Scan the entries below for the word "Romantique". Copy out every line in which it occurs.
== Segment start ==
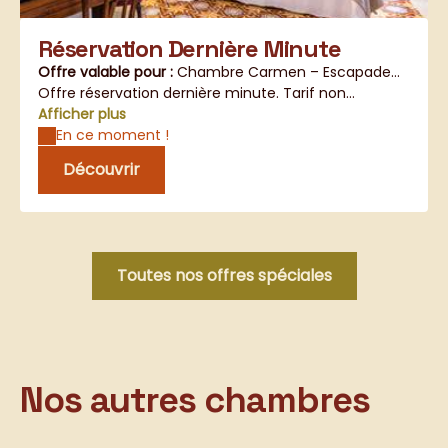
Réservation Dernière Minute
Offre valable pour :
Chambre Carmen – Escapade
Romantique au Cœur de la Provence
Offre réservation dernière minute. Tarif non
|
Chambre
Norma – Grande chambre d’hôtes de charme à
annulable, non remboursable. 100% du montant
Afficher plus
Orange (jusqu’à 3 personnes)
payé au moment de la réservation.
En ce moment !
|
Chambre Otello –
Chambre d’hôtes de charme en
Découvrir
Provence
|
Chambre Salomé : l’Écrin Romantique au
Cœur de la Provence
|
Chambre Tosca – Évasion &
Bien‑Être en Provence
Toutes nos offres spéciales
Nos autres chambres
== Segment end ==
## WRITTEN ANSWER
Romantique au Cœur de la Provence
Chambre Salomé : l’Écrin Romantique au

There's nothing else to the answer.